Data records
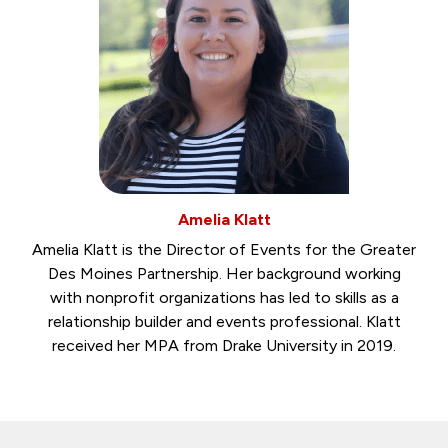
Amelia Klatt
Amelia Klatt is the Director of Events for the Greater
Des Moines Partnership. Her background working
with nonprofit organizations has led to skills as a
relationship builder and events professional. Klatt
received her MPA from Drake University in 2019.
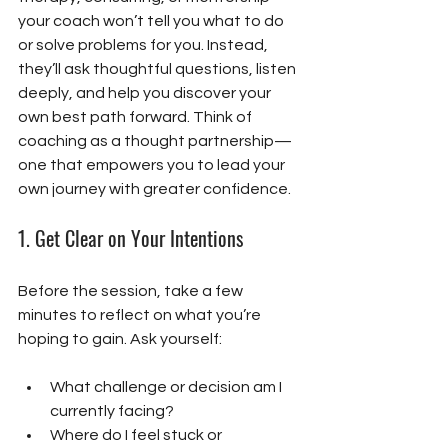
your coach won’t tell you what to do 
or solve problems for you. Instead, 
they’ll ask thoughtful questions, listen 
deeply, and help you discover your 
own best path forward. Think of 
coaching as a thought partnership—
one that empowers you to lead your 
own journey with greater confidence. 
1. 
Get Clear on Your Intentions
Before the session, take a few 
minutes to reflect on what you’re 
hoping to gain. Ask yourself:
What challenge or decision am I 
currently facing?
Where do I feel stuck or 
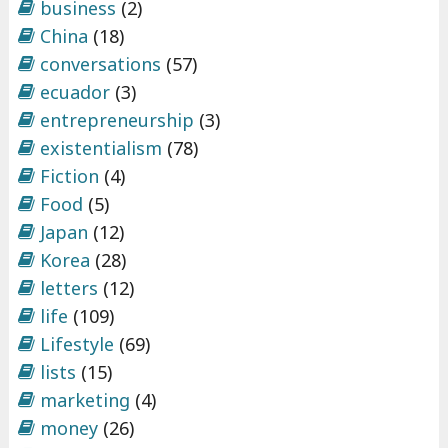
business
(2)
China
(18)
conversations
(57)
ecuador
(3)
entrepreneurship
(3)
existentialism
(78)
Fiction
(4)
Food
(5)
Japan
(12)
Korea
(28)
letters
(12)
life
(109)
Lifestyle
(69)
lists
(15)
marketing
(4)
money
(26)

- [Work task] Word-for-word copy, no pictures: write out the entries above in full.

- [Task response]
Amelia Klatt
Amelia Klatt is the Director of Events for the Greater
Des Moines Partnership. Her background working
with nonprofit organizations has led to skills as a
relationship builder and events professional. Klatt
received her MPA from Drake University in 2019.
your coach won’t tell you what to do 
or solve problems for you. Instead, 
they’ll ask thoughtful questions, listen 
deeply, and help you discover your 
own best path forward. Think of 
coaching as a thought partnership—
one that empowers you to lead your 
own journey with greater confidence. 
1. 
Get Clear on Your Intentions
Before the session, take a few 
minutes to reflect on what you’re 
hoping to gain. Ask yourself:
What challenge or decision am I 
currently facing?
Where do I feel stuck or 
business
(2)
China
(18)
conversations
(57)
ecuador
(3)
entrepreneurship
(3)
existentialism
(78)
Fiction
(4)
Food
(5)
Japan
(12)
Korea
(28)
letters
(12)
life
(109)
Lifestyle
(69)
lists
(15)
marketing
(4)
money
(26)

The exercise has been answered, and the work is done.